(Task to carry out):
Report every line of the records that includes the word "Mlerglibknord".

Extracted data entries
***

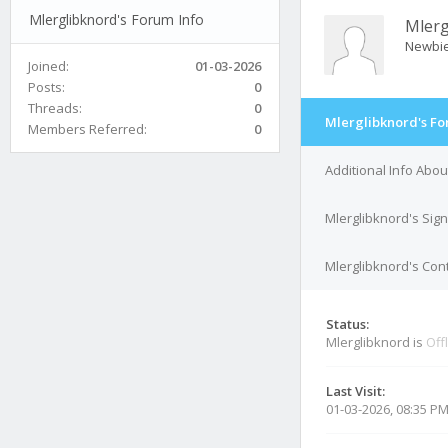
Mlerglibknord's Forum Info
Mlerg
Newbi
Joined:
01-03-2026
Posts:
0
Threads:
0
Mlerglibknord's Fo
Members Referred:
0
Additional Info Abou
Mlerglibknord's Sig
Mlerglibknord's Cont
Status:
Mlerglibknord is
Off
Last Visit:
01-03-2026, 08:35 P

***

(Solution to this exercise):
Mlerglibknord's Forum Info
Mlerglibknord's Fo
Mlerglibknord's Sig
Mlerglibknord's Cont
Mlerglibknord is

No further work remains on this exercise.